A loop-based iteration dependency is where one iteration of the loop depends on one or more previous iterations. We want to remove these if at all possible as they make implementing parallel algorithms more difficult. If in fact this can’t be done, the loop is typically broken into a number of blocks that are executed in parallel. The result from block 0 is then retrospectively applied to block 1, then to block 2, and so on. There is an example later in this text where we adopt just such an approach when handling the prefix-sum algorithm.
Loop-based iteration is one of the easiest patterns to parallelize. With inter-loop dependencies removed, it’s then simply a matter of deciding how to split, or partition, the work between the available processors. This should be done with a view to minimizing communication between processors and maximizing the use of on-chip resources (registers and shared memory on a GPU; L1/L2/L3 cache on a CPU). Communication overhead typically scales badly and is often the bottleneck in poorly designed systems.
The macro-level decomposition should be based on the number of logical processing units available. For the CPU, this is simply the number of logical hardware threads available. For the GPU, this is the number of SMs multiplied by the maximum load we can give to each SM, 1 to 16 blocks depending on resource usage and GPU model. Notice we use the term logical and not physical hardware thread. Some Intel CPUs in particular support more than one logical thread per physical CPU core, so-called hyperthreading. GPUs run multiple blocks on a single SM, so we have to at least multiply the number of SMs by the maximum number of blocks each SM can support.
Using more than one thread per physical device maximizes the throughput of such devices, in terms of giving them something to do while they may be waiting on either a memory fetch or I/O-type operation. Selecting some multiple of this minimum number can also be useful in terms of load balancing on the GPU and allows for improvements when new GPUs are released. This is particularly the case when the partition of the data would generate an uneven workload, where some blocks take much longer than others. In this case, using many times the number of SMs as the basis of the partitioning of the data allows slack SMs to take work from a pool of available blocks.
However, on the CPU side, over subscribing the number of threads tends to lead to poor performance. This is largely due to context switching being performed in software by the OS. Increased contention for the cache and memory bandwidth also contributes significantly should you try to run too many threads. Thus, an existing multicore CPU solution, taken as is, typically has far too large a granularity for a GPU. You will almost always have to repartition the data into many smaller blocks to solve the same problem on the GPU.
When considering loop parallelism and porting an existing serial implementation, be critically aware of hidden dependencies. Look carefully at the loop to ensure one iteration does not calculate a value used later. Be wary of loops that count down as opposed to the standard zero to max value construct, which is the most common type of loop found. Why did the original programmer count backwards?
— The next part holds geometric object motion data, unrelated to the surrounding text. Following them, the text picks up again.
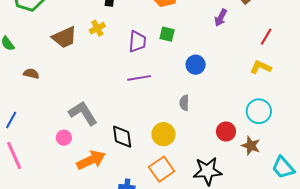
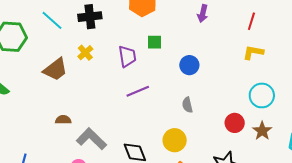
brown semicircle: (31, 74) -> (63, 120), moved
brown star: (251, 146) -> (262, 131), turned 30

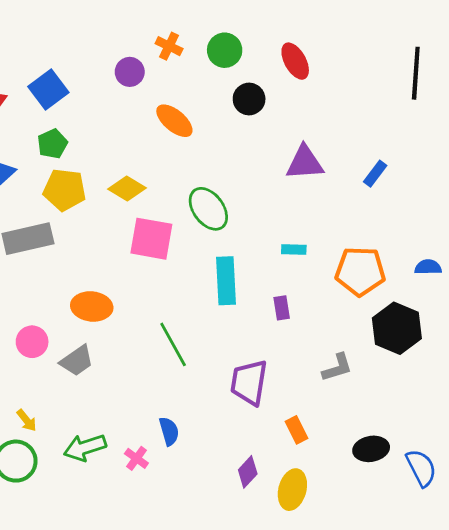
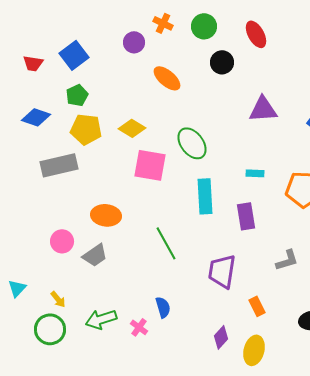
purple rectangle: (282, 308) -> (246, 216), size x1.5

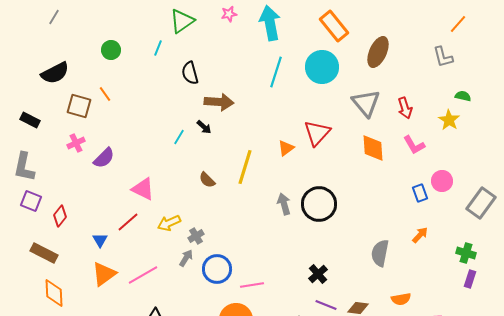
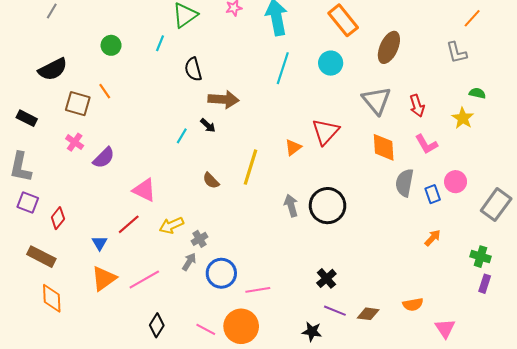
cyan circle: (322, 67) -> (331, 63), size x0.7
pink cross: (76, 143) -> (75, 142), turned -30
gray semicircle: (380, 253) -> (405, 183), moved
It is likely this may be because there is some dependency in the loop and parallelizing it without understanding the dependencies will likely break it.
We also have to consider loops where we have an inner loop and one or more outer loops. How should these be parallelized? On a CPU the approach would be to parallelize only the outer loop as you have only a limited number of threads. This works well, but as before it depends on there being no loop iteration dependencies.
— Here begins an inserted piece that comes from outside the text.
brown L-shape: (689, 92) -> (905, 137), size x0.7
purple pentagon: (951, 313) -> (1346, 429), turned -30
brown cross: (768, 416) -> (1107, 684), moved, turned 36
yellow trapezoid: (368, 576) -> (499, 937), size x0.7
On the GPU the inner loop, provided it is small, is typically implemented by threads within a single block. As the loop iterations are grouped, adjacent threads usually access adjacent memory locations. This often allows us to exploit locality, something very important in CUDA programming. Any outer loop(s) are then implemented as blocks of the threads.
Consider also that most loops can be flattened, thus reducing an inner and outer loop to a single loop. Think about an image processing algorithm that iterates along the X pixel axis in the inner loop and the Y pixel axis in the outer loop. It’s possible to flatten this loop by considering all pixels as a single-dimensional array and iterating over pixels as opposed to image coordinates. This requires a little more thought on the programming side, but it may be useful if one or more loops contain a very small number of iterations. Such small loops present considerable loop overhead compared to the work done per iteration. They are, thus, typically not efficient.